Activity: From the material below, please set down exactly the lines starting with the one with "amazing senior sessions, but" and going on through the one with "M raised funds, including", without a single picture.

Records provided:
*** Begin section ***

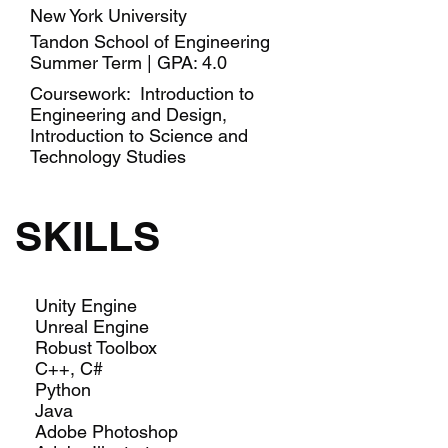
New York University
Tandon School of Engineering
Summer Term | GPA: 4.0
Coursework: Introduction to
Engineering and Design,
Introduction to Science and
Technology Studies
SKILLS
Unity Engine
Unreal Engine
Robust Toolbox
C++, C#
Python
Java
Adobe Photoshop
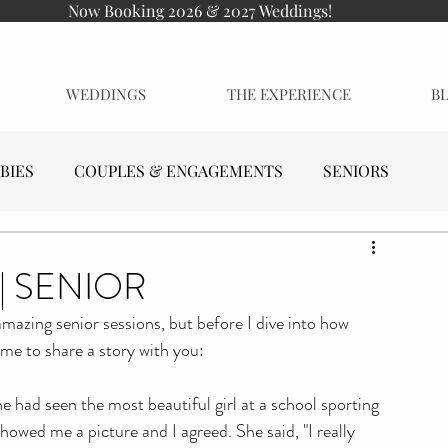
Now Booking 2026 & 2027 Weddings!
WEDDINGS
THE EXPERIENCE
B
BIES
COUPLES & ENGAGEMENTS
SENIORS
| SENIOR
amazing senior sessions, but before I dive into how 
 me to share a story with you:
had seen the most beautiful girl at a school sporting 
howed me a picture and I agreed. She said, "I really 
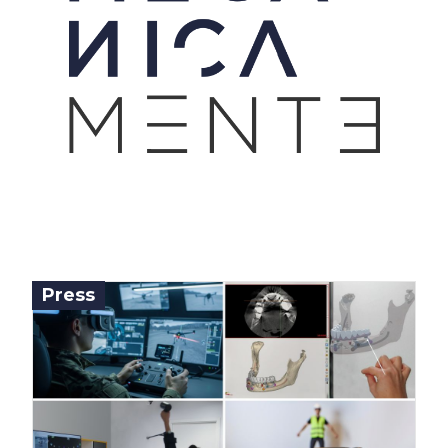
Press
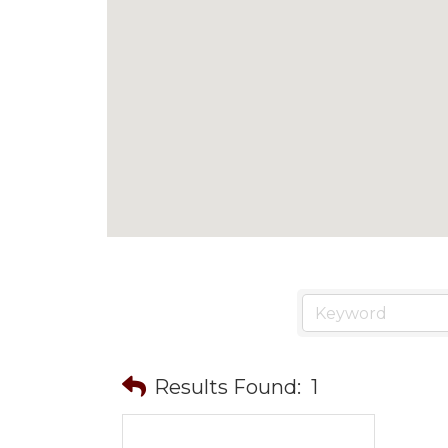
Results Found:
1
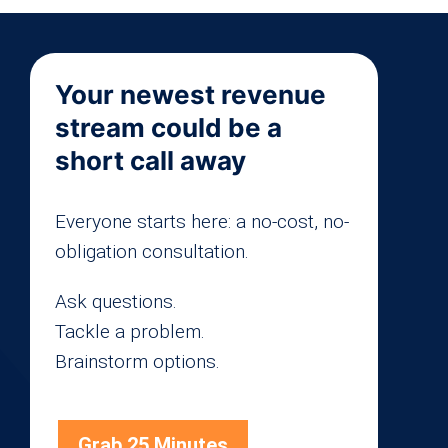
Your newest revenue
stream could be a
short call away
Everyone starts here: a no-cost, no-
obligation consultation.
Ask questions.
Tackle a problem.
Brainstorm options.
Grab 25 Minutes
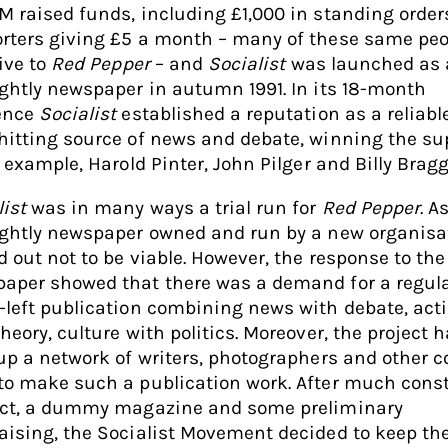
M raised funds, including £1,000 in standing order
rters giving £5 a month – many of these same peo
give to
Red Pepper
– and
Socialist
was launched as 
ightly newspaper in autumn 1991. In its 18-month
ence
Socialist
established a reputation as a reliabl
hitting source of news and debate, winning the su
r example, Harold Pinter, John Pilger and Billy Bragg
list
was in many ways a trial run for
Red Pepper
. A
ightly newspaper owned and run by a new organisat
d out not to be viable. However, the response to the
aper showed that there was a demand for a regul
-left publication combining news with debate, act
heory, culture with politics. Moreover, the project 
 up a network of writers, photographers and other 
to make such a publication work. After much const
ict, a dummy magazine and some preliminary
aising, the Socialist Movement decided to keep th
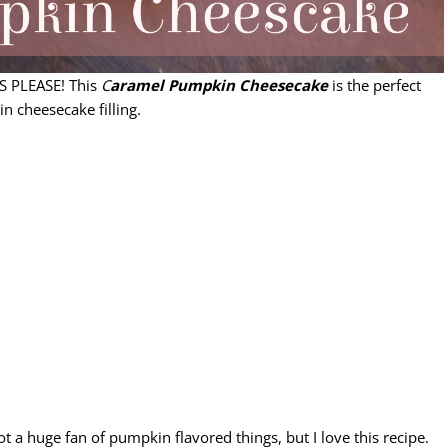
YES PLEASE! This
C
aramel Pumpkin Cheesecake
is the perfect
n cheesecake filling.
t a huge fan of pumpkin flavored things, but I love this recipe.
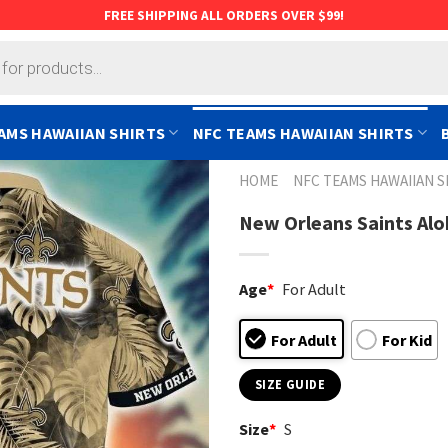
FREE SHIPPING ALL ORDERS OVER $99!
AMS HAWAIIAN SHIRTS
NFC TEAMS HAWAIIAN SHIRTS
HOME
NFC TEAMS HAWAIIAN S
New Orleans Saints Alo
Age
*
For Adult
For Adult
For Kid
SIZE GUIDE
Size
*
S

*** End section ***

The answer:
amazing senior sessions, but before I dive into how 
 me to share a story with you:
had seen the most beautiful girl at a school sporting 
howed me a picture and I agreed. She said, "I really 
Press
Results Found:
1
Your newest revenue
stream could be a
short call away
Everyone starts here: a no-cost, no-
obligation consultation.
Ask questions.
Tackle a problem.
Brainstorm options.
Grab 25 Minutes
M raised funds, including £1,000 in standing order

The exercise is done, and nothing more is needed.